▶ [ASSIGNED TASK]
Once you reach the line containing "ที่ดีขึ้นและสอดคล้องกับมาตรฐานสมร" in the data below, restate each line word for word up to and including the one containing "เริ่มเรียนอย่างไร?".

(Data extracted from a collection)
%%

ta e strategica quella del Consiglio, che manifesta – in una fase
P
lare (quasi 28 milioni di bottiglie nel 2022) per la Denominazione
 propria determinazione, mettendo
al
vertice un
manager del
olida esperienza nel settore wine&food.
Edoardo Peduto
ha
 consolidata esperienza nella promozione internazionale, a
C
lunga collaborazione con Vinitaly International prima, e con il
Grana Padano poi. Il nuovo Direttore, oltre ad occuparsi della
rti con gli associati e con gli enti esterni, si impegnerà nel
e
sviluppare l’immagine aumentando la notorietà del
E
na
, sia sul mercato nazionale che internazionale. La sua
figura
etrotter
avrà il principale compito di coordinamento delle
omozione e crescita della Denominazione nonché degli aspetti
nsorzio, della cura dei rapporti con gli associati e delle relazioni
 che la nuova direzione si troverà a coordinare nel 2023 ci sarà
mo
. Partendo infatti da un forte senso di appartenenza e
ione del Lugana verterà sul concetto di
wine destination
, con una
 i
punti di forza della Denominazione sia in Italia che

%%
%%

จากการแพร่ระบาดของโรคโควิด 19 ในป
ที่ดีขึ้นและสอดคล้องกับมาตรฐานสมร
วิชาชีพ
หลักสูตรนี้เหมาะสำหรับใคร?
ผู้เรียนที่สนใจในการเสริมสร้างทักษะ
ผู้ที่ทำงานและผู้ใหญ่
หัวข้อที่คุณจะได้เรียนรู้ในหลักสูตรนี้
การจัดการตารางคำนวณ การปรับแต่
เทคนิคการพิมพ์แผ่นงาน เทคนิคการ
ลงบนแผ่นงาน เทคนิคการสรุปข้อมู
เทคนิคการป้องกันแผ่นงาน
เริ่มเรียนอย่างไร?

%%

▶ [COMPLETED EXERCISE]
ที่ดีขึ้นและสอดคล้องกับมาตรฐานสมร
วิชาชีพ
หลักสูตรนี้เหมาะสำหรับใคร?
ผู้เรียนที่สนใจในการเสริมสร้างทักษะ
ผู้ที่ทำงานและผู้ใหญ่
หัวข้อที่คุณจะได้เรียนรู้ในหลักสูตรนี้
การจัดการตารางคำนวณ การปรับแต่
เทคนิคการพิมพ์แผ่นงาน เทคนิคการ
ลงบนแผ่นงาน เทคนิคการสรุปข้อมู
เทคนิคการป้องกันแผ่นงาน
เริ่มเรียนอย่างไร?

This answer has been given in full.